The measurements were carried out up to 0.5 GPa (wet samples) or 0.6 GPa (dry samples) at temperatures ranging up to 500°C using a piston cylinder apparatus and the techniques described above. In this experiment, the pressure was first increased to 0.5 GPa (wet samples) or 0.6 GPa (dry samples) at room temperature and then the temperature was increased to 500°C. To ensure a steady state travel time, we kept the P-T conditions of the experiment constant for 30 to 180 min before performing the velocity measurements.
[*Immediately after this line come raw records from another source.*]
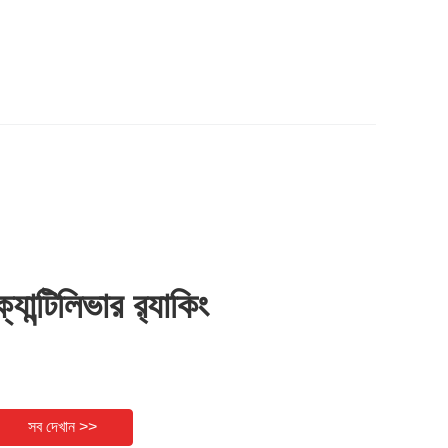
ক্যান্টিলিভার র‍্যাকিং
সব দেখান >>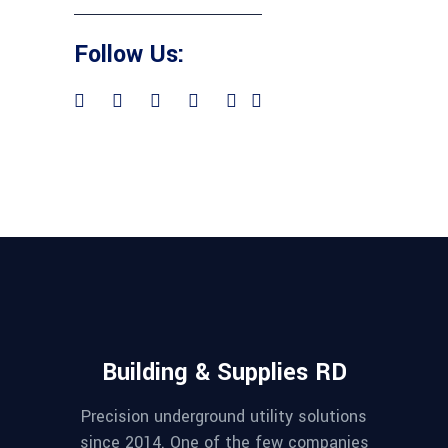
Follow Us:
Building & Supplies RD
Precision underground utility solutions
since 2014. One of the few companies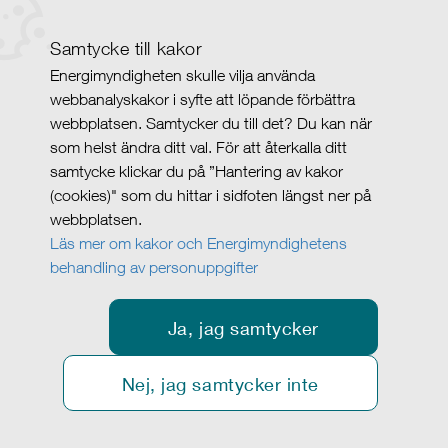
Samtycke till kakor
Energimyndigheten skulle vilja använda
webbanalyskakor i syfte att löpande förbättra
webbplatsen. Samtycker du till det? Du kan när
som helst ändra ditt val. För att återkalla ditt
samtycke klickar du på ”Hantering av kakor
(cookies)" som du hittar i sidfoten längst ner på
webbplatsen.
Läs mer om kakor och Energimyndighetens
behandling av personuppgifter
Ja, jag samtycker
Nej, jag samtycker inte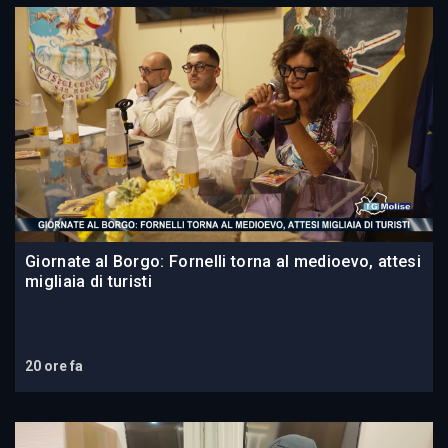
Giornate al Borgo: Fornelli torna al medioevo, attesi
migliaia di turisti
20 ore fa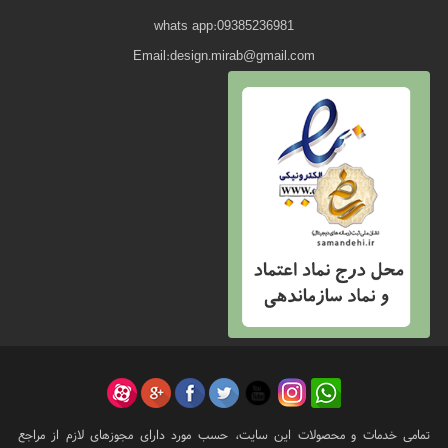
whats app:09385236981
Email:design.mirab@gmail.com
تمامی خدمات و محصولات این سایت، حسب مورد دارای مجوزهای لازم از مراجع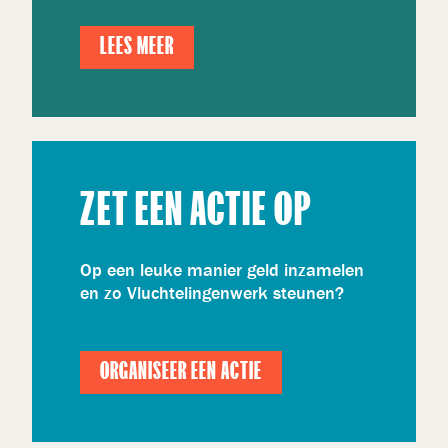
LEES MEER
ZET EEN ACTIE OP
Op een leuke manier geld inzamelen
en zo Vluchtelingenwerk steunen?
ORGANISEER EEN ACTIE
The sample recovered elastically and retained its original length, which suggests that it had not been subjected to plastic deformation during the entire experiment. The compressional wave velocities are plotted against pressure in Figure 3 and against temperature in Figure 4.
Figure 3
Figure 3

Plot of the measured V p of quartz aggregate versus pressure at 25°C.

Figure 4
Figure 4

Plot of the measured V p of quartz aggregate against temperature at 0.5 GPa.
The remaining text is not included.